Three rare or new works for piano and orchestra, one fantastic pianist and a devoted performance from orchestra and conductor make this a recording out of the ordinary. The link is their soloist: Peter Friis Johansson has completed Laura Netzel’s turn-of-the century concerto and commissioned the works by Sandström and Tarrodi, premiering all of them in the last five years or so. Beyond this, they are all very different, and each has its rewards and also its drawbacks.

Netzel’s concerto is an intense, high-Romantic, Lisztian work with a currency of grand rhetorical gestures and occasional moments of searching lyricism. While the levels of musical inspiration and focus may not be quite strong enough to bring it rushing to a concert hall near you soon, it is an intriguing listen and its performers make the best possible case for it.
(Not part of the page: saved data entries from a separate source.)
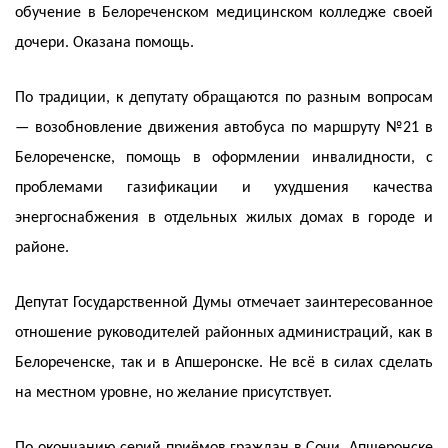
обучение в Белореченском медицинском колледже своей
дочери. Оказана помощь.
По традиции, к депутату обращаются по разным вопросам
— возобновление движения автобуса по маршруту №21 в
Белореченске, помощь в оформлении инвалидности, с
проблемами газификации и ухудшения качества
энергоснабжения в отдельных жилых домах в городе и
районе.
Депутат Государственной Думы отмечает заинтересованное
отношение руководителей районных администраций, как в
Белореченске, так и в Апшеронске. Не всё в силах сделать
на местном уровне, но желание присутствует.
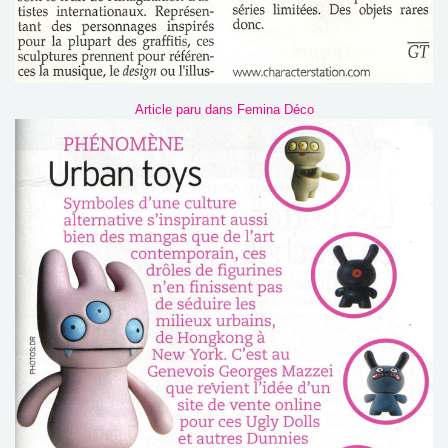
Article paru dans Femina Déco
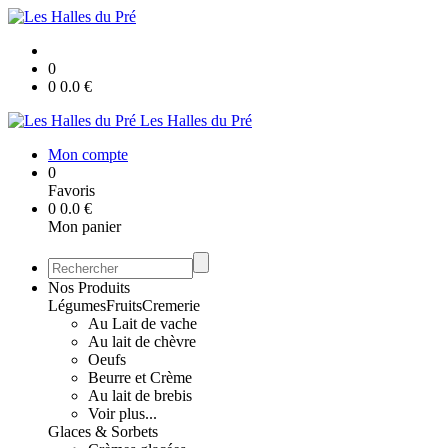
0
0
0.0
€
Les Halles du Pré
Mon compte
0
Favoris
0
0.0
€
Mon panier
Nos Produits
Légumes
Fruits
Cremerie
Au Lait de vache
Au lait de chèvre
Oeufs
Beurre et Crème
Au lait de brebis
Voir plus...
Glaces & Sorbets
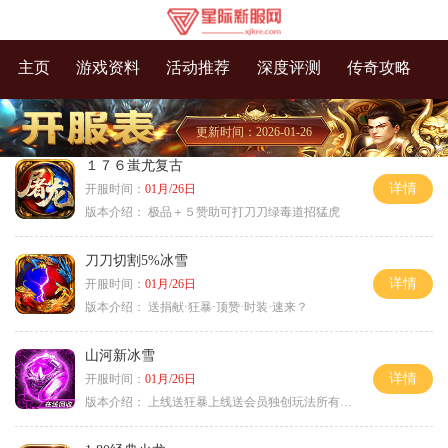
主页
游戏资料
活动推荐
深度评测
传奇攻略
更新时间：2026-01-26
１７６蚩尤复古
详情
开服时间：
01月/26日
版本介绍：
极品＋５赞助可打刀刀绿毒道招猛虎
刀刀切割5%冰雪
详情
开服时间：
01月/26日
版本介绍：
送捐献·狂暴·顶赞·时装·速来？
山河新冰雪
详情
开服时间：
01月/26日
版本介绍：
上线送狂暴上线送会员独创玩法所有装备靠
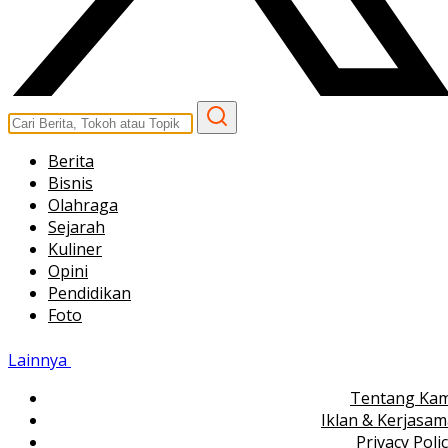
Berita
Bisnis
Olahraga
Sejarah
Kuliner
Opini
Pendidikan
Foto
Lainnya
Tentang Kam
Iklan & Kerjasa
Privacy Poli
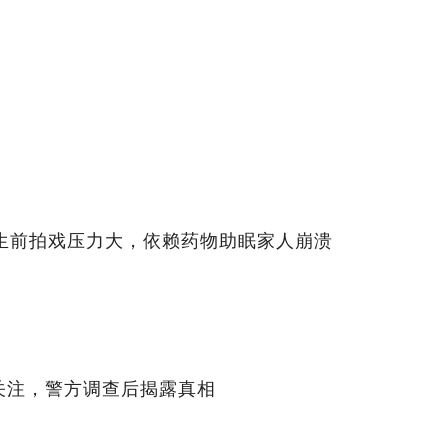
！生前拍戏压力大，依赖药物助眠家人崩溃
关注，警方调查后揭露真相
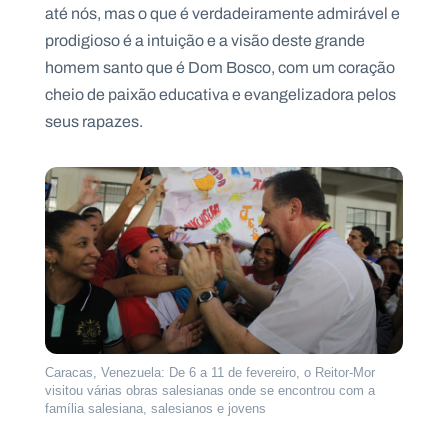
até nós, mas o que é verdadeiramente admirável e
prodigioso é a intuição e a visão deste grande
homem santo que é Dom Bosco, com um coração
cheio de paixão educativa e evangelizadora pelos
seus rapazes.
Caracas, Venezuela: De 6 a 11 de fevereiro, o Reitor-Mor
visitou várias obras salesianas onde se encontrou com a
família salesiana, salesianos e jovens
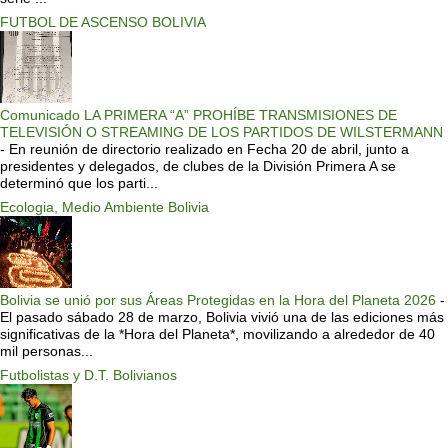
FUTBOL DE ASCENSO BOLIVIA
Comunicado LA PRIMERA “A” PROHÍBE TRANSMISIONES DE
TELEVISIÓN O STREAMING DE LOS PARTIDOS DE WILSTERMANN
-
En reunión de directorio realizado en Fecha 20 de abril, junto a
presidentes y delegados, de clubes de la División Primera A se
determinó que los parti...
Ecologia, Medio Ambiente Bolivia
Bolivia se unió por sus Áreas Protegidas en la Hora del Planeta 2026
-
El pasado sábado 28 de marzo, Bolivia vivió una de las ediciones más
significativas de la *Hora del Planeta*, movilizando a alrededor de 40
mil personas...
Futbolistas y D.T. Bolivianos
Sandström’s Five Pieces for Piano and Orchestra, is a thornier matter since this abstract piece is pluralistic in terms of style. It alternates a rewarding and original tonal idiom with incongruous passages of splashy atonality that continue for just long enough to overturn any sense of orientation, but not long enough to prove themselves fully worthwhile (the piano is trying to wrest back harmony from the orchestra, according to the background info). Both this and Andrea Tarrodi’s Stellar Clouds make reference to journeys of heavenly ascension; and Tarrodi’s is architecturally strong, with grand sculptural shapes and finely hewn effects of timbre and texture. Listeners must decide for themselves whether the astronomical titles are helpful.